**WHAT TO PRODUCE:** The following entries are to be repeated exactly, and the pictures are to be left behind.

◇ ◇ ◇

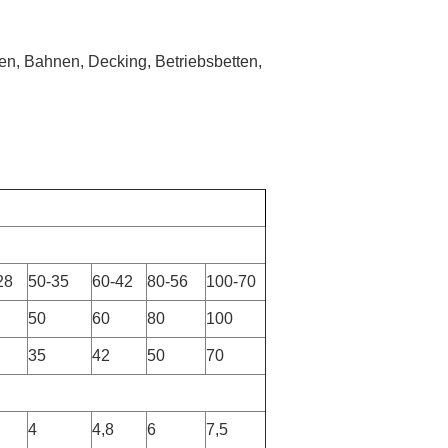
, Bahnen, Decking, Betriebsbetten, 
28
50-35
60-42
80-56
100-70
50
60
80
100
35
42
50
70
4
4,8
6
7,5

◇ ◇ ◇

**ANSWER BELOW:**
, Bahnen, Decking, Betriebsbetten, 
28
50-35
60-42
80-56
100-70
50
60
80
100
35
42
50
70
4
4,8
6
7,5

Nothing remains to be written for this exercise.